I completed the final leg of the triathlon — the 26.2-mile run — wearing a shirt that said “Going the Distance for Farm Animals” on the front and “Go Vegan Go” on the back. When I felt sore or tired, I thought of the animals suffering on factory farms, and my resolve would strengthen. I was there representing them and demonstrating that humans can excel without consuming animal products. The run is my strongest leg of the triathlon, and I passed many competitors who saw the word “vegan” on my back as I ran ahead.

I have been inspired by other athletes who are actively promoting vegan living including Rich Roll, Rip Esselstyn, Brendan Brazier, Scott Jurek, and Matt Frazier, the No Meat Athlete.

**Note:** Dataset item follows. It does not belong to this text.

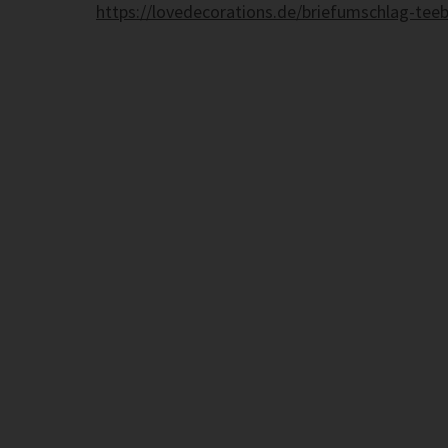
https://lovedecorations.de/briefumschlag-teeb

During my training and at the event, I also met many athletes who were not vegan but who expressed curiosity and interest in how I prepared for the race in order to perform so well. It is my hope that, by example, I might motivate them to explore plant-based eating.

A strong connection is emerging between the ethically oriented and fitness-oriented vegan communities today. We share the common goal of living healthy lives, both emotionally and physically, without causing pain or harm to any animal. Together, I believe we can inspire even more people to stop and think about how (and who) they eat and why it makes sense to ingest plants instead of animals.


Ironman triathlon: mission accomplished.